Exercise directions: Restate word for word the lines of the records below, starting at the line that contains "Perpétuel – Rex-Filmtheater" and ending at the line that contains "Ein Film von Pina Bausch", with both of those lines included and nothing else.

------ Dataset content

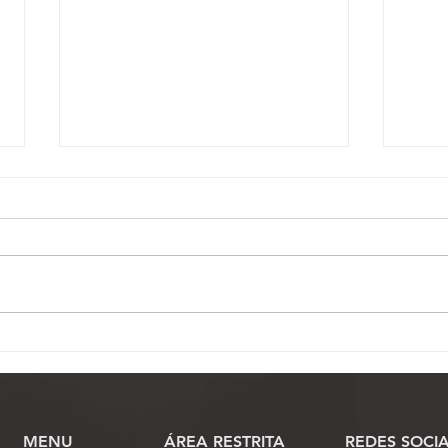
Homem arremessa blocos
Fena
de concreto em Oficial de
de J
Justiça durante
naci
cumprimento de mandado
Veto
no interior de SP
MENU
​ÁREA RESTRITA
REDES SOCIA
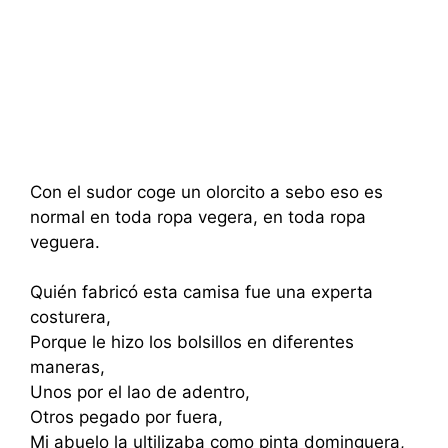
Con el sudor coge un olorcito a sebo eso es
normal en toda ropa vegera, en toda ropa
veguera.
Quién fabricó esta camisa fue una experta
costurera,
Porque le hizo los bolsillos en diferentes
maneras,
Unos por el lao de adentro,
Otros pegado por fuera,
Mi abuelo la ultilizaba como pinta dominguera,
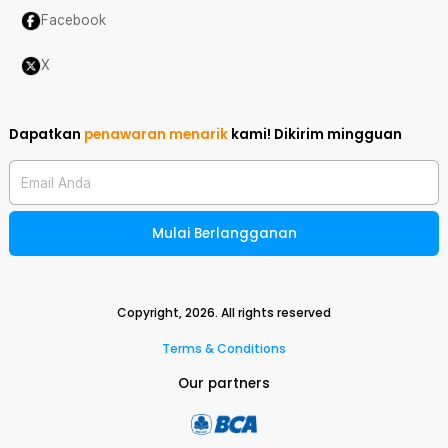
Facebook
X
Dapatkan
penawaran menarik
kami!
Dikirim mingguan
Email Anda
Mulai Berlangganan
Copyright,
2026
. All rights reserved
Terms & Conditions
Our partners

------------
------ Dataset content

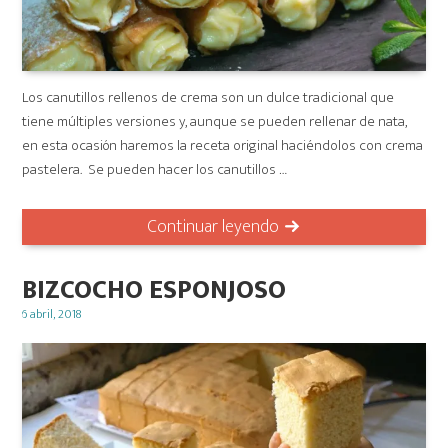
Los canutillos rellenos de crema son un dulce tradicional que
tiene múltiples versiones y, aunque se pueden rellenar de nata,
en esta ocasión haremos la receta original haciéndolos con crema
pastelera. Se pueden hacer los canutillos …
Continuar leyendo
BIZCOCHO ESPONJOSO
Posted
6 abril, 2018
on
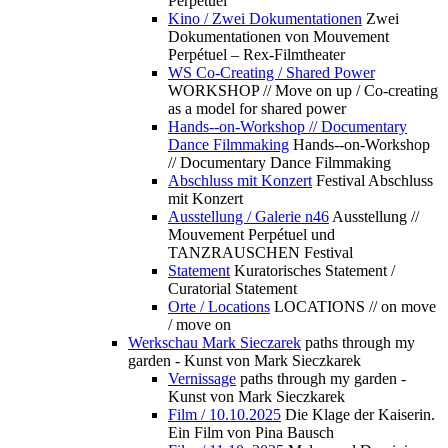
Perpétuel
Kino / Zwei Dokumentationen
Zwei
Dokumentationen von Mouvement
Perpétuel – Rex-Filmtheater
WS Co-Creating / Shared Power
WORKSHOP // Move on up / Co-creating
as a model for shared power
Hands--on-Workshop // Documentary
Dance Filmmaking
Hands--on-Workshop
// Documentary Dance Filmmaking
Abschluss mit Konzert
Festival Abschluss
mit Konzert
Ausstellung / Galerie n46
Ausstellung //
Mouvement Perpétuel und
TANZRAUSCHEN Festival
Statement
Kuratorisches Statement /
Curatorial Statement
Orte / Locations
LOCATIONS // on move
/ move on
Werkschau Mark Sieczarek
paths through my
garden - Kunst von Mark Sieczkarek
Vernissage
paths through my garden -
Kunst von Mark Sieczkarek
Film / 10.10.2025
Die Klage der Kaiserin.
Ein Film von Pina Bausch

------------
------ Dataset content

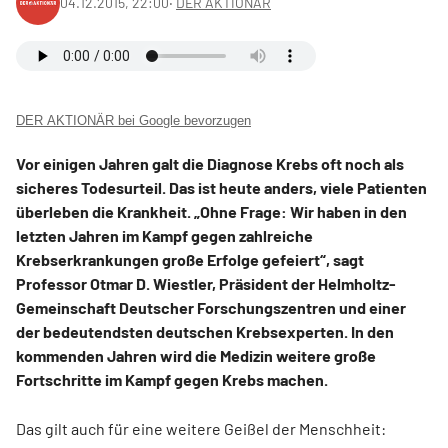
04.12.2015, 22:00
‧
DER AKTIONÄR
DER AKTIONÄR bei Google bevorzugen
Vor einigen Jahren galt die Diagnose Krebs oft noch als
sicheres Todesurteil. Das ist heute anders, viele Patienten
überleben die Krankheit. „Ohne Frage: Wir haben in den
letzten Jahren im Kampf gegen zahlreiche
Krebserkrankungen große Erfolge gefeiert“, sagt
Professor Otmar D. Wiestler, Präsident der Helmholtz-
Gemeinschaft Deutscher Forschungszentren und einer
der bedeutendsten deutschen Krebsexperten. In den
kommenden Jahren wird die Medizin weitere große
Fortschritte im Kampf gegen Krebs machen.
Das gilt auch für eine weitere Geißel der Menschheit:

------------

Task solution:
Perpétuel – Rex-Filmtheater
WS Co-Creating / Shared Power
WORKSHOP // Move on up / Co-creating
as a model for shared power
Hands--on-Workshop // Documentary
Dance Filmmaking
Hands--on-Workshop
// Documentary Dance Filmmaking
Abschluss mit Konzert
Festival Abschluss
mit Konzert
Ausstellung / Galerie n46
Ausstellung //
Mouvement Perpétuel und
TANZRAUSCHEN Festival
Statement
Kuratorisches Statement /
Curatorial Statement
Orte / Locations
LOCATIONS // on move
/ move on
Werkschau Mark Sieczarek
paths through my
garden - Kunst von Mark Sieczkarek
Vernissage
paths through my garden -
Kunst von Mark Sieczkarek
Film / 10.10.2025
Die Klage der Kaiserin.
Ein Film von Pina Bausch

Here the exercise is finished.